REQUIRED ACTION
Below are the entries to work from; restate word for word the portion that opens with the line containing "zeltinin içindeki diğer" and closes with the line containing "Starptautiskie janvāra izpārdošanas piedāvājumi: Iepērcieties", keeping both.

(Saved entries)
========================================================================

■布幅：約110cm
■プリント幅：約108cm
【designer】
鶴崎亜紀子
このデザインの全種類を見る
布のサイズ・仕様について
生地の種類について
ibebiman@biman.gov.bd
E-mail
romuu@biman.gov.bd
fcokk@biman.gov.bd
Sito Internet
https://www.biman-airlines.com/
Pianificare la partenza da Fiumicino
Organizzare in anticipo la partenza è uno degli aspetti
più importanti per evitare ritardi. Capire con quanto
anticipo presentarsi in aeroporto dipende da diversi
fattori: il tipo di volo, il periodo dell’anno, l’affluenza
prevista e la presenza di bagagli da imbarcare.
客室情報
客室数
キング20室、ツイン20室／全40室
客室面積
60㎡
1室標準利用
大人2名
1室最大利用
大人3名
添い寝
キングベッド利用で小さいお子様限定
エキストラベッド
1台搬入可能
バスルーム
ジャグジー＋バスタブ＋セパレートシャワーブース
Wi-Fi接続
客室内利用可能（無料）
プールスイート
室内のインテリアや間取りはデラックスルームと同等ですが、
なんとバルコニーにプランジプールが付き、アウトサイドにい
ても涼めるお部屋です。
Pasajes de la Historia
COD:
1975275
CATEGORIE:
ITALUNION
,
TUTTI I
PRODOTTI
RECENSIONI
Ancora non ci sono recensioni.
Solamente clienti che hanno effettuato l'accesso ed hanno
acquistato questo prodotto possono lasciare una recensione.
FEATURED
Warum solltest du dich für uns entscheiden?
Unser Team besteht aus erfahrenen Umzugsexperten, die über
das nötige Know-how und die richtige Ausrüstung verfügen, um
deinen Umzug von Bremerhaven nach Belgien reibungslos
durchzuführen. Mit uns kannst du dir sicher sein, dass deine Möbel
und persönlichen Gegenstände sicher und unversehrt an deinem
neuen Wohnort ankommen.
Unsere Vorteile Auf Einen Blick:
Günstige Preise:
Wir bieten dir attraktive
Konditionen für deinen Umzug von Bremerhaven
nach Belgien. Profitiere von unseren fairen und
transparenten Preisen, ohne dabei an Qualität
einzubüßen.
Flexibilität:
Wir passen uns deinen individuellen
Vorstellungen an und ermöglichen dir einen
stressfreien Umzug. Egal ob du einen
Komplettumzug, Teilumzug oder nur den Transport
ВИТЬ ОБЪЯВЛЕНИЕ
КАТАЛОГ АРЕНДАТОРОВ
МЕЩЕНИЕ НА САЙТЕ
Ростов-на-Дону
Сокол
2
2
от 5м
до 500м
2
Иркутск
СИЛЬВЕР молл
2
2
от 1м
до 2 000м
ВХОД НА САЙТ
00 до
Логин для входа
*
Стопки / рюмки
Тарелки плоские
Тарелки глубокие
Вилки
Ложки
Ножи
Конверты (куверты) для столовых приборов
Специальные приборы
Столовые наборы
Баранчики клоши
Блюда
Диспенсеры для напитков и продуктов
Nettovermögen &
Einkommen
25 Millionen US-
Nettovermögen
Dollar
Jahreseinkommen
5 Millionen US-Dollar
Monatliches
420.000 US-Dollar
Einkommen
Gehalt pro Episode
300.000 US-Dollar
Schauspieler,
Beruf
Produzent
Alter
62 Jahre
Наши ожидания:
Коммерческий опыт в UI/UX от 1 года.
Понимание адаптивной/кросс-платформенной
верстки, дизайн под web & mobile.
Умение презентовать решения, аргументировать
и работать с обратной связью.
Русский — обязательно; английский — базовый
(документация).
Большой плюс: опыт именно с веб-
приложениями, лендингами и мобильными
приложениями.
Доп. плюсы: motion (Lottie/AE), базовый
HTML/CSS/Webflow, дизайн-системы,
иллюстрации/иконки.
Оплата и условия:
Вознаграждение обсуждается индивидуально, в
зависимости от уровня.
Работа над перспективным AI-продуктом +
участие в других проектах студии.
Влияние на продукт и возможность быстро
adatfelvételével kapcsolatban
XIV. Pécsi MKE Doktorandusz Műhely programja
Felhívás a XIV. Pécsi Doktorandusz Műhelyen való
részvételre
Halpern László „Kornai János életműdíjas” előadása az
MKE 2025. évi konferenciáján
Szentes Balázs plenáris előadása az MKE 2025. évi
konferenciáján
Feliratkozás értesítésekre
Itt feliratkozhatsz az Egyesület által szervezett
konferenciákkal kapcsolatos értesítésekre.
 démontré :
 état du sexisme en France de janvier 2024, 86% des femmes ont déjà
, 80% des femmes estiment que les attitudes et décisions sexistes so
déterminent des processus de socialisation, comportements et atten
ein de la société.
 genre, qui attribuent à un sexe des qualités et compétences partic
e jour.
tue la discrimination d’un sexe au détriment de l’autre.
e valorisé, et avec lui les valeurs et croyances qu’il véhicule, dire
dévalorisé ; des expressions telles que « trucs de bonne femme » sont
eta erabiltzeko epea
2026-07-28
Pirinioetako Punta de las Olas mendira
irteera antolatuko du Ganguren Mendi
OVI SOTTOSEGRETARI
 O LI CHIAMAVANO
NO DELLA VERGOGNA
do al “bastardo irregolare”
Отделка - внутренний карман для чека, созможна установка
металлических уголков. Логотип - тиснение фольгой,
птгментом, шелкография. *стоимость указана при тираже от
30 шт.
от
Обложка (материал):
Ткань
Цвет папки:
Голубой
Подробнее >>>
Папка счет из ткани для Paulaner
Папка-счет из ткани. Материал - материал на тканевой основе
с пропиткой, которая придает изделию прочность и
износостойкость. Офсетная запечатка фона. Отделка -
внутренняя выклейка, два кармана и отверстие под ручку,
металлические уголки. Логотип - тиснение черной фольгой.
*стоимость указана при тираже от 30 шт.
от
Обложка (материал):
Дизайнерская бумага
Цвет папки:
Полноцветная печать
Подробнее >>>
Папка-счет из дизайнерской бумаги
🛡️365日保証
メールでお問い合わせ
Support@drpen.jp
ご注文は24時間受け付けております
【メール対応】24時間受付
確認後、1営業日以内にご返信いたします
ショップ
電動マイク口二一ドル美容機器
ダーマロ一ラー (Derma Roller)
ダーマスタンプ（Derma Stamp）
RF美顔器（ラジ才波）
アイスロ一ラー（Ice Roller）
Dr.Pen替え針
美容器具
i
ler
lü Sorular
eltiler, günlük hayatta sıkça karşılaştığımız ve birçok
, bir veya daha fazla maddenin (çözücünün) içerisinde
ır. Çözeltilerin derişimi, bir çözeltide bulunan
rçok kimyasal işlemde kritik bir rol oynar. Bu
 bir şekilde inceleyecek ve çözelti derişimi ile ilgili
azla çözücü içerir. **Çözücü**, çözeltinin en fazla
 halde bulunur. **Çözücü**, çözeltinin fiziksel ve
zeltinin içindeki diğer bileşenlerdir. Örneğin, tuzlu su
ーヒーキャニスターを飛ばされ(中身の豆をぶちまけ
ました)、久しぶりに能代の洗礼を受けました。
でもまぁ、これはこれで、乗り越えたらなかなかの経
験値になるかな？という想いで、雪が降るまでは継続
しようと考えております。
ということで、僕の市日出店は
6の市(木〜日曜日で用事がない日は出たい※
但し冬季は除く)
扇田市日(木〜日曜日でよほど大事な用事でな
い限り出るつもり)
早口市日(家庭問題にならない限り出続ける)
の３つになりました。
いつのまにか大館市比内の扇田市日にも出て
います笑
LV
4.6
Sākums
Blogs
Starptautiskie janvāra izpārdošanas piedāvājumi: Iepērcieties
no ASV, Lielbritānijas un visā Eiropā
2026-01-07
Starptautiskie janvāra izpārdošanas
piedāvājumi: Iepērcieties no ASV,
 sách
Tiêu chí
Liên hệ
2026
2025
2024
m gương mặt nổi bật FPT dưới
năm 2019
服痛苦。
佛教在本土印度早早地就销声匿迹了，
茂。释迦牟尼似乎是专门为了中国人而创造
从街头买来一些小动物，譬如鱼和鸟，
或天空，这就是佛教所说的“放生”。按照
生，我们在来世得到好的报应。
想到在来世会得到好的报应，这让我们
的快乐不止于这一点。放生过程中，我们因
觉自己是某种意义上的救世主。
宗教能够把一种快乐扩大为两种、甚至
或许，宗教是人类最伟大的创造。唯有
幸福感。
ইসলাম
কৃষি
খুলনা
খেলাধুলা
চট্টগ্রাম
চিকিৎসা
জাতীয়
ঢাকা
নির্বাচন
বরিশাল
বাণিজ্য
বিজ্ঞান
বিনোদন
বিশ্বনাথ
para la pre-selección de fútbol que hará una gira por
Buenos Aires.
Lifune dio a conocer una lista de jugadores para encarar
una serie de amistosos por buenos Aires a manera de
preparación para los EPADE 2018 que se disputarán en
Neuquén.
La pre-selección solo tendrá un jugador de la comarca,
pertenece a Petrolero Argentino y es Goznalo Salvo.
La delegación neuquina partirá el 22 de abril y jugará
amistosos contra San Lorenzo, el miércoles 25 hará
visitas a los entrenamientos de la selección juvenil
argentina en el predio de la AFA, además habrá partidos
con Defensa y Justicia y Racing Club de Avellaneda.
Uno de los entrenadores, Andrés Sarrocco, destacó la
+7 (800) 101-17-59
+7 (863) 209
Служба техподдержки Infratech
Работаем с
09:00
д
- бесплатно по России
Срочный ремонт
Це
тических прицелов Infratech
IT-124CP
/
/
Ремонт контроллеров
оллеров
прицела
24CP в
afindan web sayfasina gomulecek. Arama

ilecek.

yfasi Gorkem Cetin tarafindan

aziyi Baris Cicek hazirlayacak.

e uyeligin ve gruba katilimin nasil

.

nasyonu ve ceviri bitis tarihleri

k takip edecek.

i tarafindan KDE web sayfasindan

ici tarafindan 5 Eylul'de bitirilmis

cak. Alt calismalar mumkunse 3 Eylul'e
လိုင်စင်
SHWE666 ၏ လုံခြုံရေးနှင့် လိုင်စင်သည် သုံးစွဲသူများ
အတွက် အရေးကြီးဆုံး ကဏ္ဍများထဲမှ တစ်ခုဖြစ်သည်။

========================================================================

SOLUTION
zeltinin içindeki diğer bileşenlerdir. Örneğin, tuzlu su
ーヒーキャニスターを飛ばされ(中身の豆をぶちまけ
ました)、久しぶりに能代の洗礼を受けました。
でもまぁ、これはこれで、乗り越えたらなかなかの経
験値になるかな？という想いで、雪が降るまでは継続
しようと考えております。
ということで、僕の市日出店は
6の市(木〜日曜日で用事がない日は出たい※
但し冬季は除く)
扇田市日(木〜日曜日でよほど大事な用事でな
い限り出るつもり)
早口市日(家庭問題にならない限り出続ける)
の３つになりました。
いつのまにか大館市比内の扇田市日にも出て
います笑
LV
4.6
Sākums
Blogs
Starptautiskie janvāra izpārdošanas piedāvājumi: Iepērcieties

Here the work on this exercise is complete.